■ **Work instruction**
Without the pictures, output all of the data exactly.

(Records from a data collection)

____________________

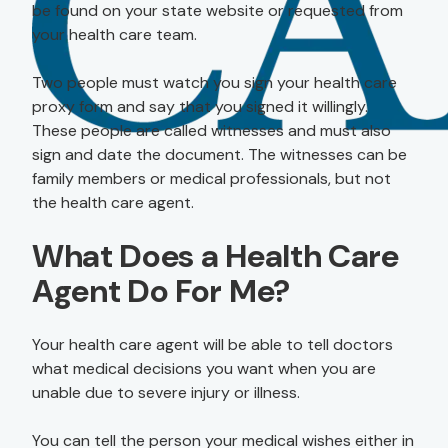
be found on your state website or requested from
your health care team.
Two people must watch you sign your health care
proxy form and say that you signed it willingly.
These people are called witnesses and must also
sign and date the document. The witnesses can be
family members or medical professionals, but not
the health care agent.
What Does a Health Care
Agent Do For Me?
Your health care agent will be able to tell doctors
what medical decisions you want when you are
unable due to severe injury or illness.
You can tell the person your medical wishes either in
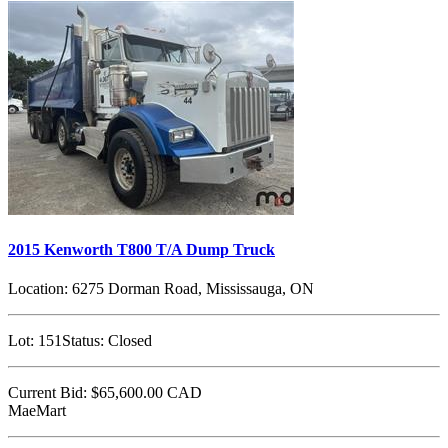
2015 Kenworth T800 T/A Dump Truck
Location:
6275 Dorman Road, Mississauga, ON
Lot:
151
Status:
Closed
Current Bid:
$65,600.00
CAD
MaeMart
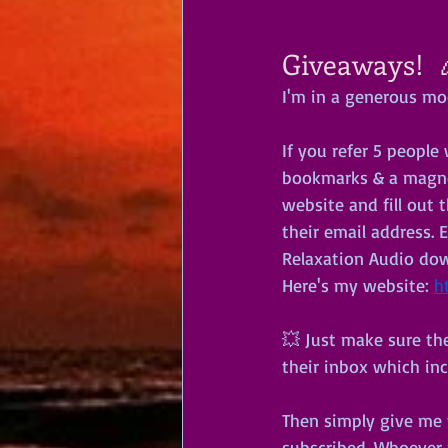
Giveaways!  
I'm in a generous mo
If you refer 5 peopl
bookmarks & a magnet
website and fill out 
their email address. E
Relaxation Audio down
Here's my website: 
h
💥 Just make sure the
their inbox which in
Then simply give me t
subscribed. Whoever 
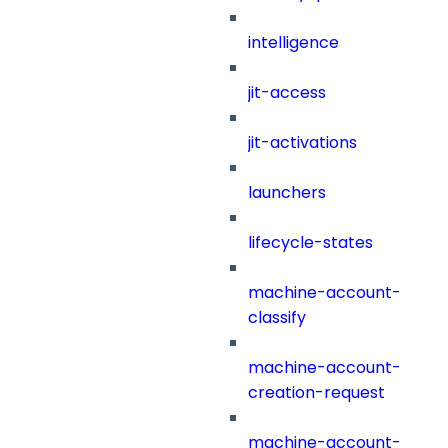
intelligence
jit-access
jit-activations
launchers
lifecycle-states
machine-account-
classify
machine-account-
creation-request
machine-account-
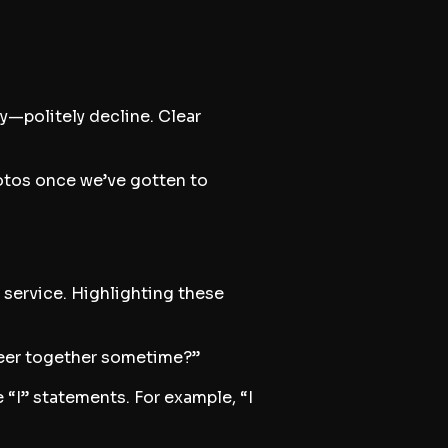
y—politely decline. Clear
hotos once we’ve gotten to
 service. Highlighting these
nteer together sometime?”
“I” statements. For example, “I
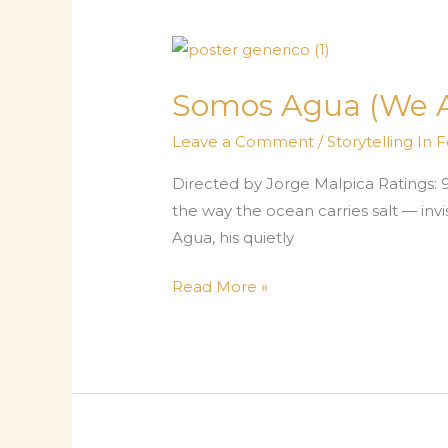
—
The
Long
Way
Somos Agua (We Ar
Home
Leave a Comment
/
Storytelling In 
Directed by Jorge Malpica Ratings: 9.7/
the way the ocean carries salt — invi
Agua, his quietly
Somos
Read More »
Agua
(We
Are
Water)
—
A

____________________

■ **Exercise answer**
be found on your state website or requested from
your health care team.
Two people must watch you sign your health care
proxy form and say that you signed it willingly.
These people are called witnesses and must also
sign and date the document. The witnesses can be
family members or medical professionals, but not
the health care agent.
What Does a Health Care
Agent Do For Me?
Your health care agent will be able to tell doctors
what medical decisions you want when you are
unable due to severe injury or illness.
You can tell the person your medical wishes either in
2015 Kenworth T800 T/A Dump Truck
Location:
6275 Dorman Road, Mississauga, ON
Lot:
151
Status:
Closed
Current Bid:
$65,600.00
CAD
MaeMart
Giveaways!  
I'm in a generous mo
If you refer 5 peopl
bookmarks & a magnet
website and fill out 
their email address. E
Relaxation Audio down
Here's my website: 
h
💥 Just make sure the
their inbox which in
Then simply give me t
subscribed. Whoever 
intelligence
jit-access
jit-activations
launchers
lifecycle-states
machine-account-
classify
machine-account-
creation-request
machine-account-
y—politely decline. Clear
hotos once we’ve gotten to
 service. Highlighting these
nteer together sometime?”
“I” statements. For example, “I
—
The
Long
Way
Somos Agua (We Ar
Home
Leave a Comment
/
Storytelling In 
Directed by Jorge Malpica Ratings: 9.7/
the way the ocean carries salt — invi
Agua, his quietly
Somos
Read More »
Agua
(We
Are
Water)
—
A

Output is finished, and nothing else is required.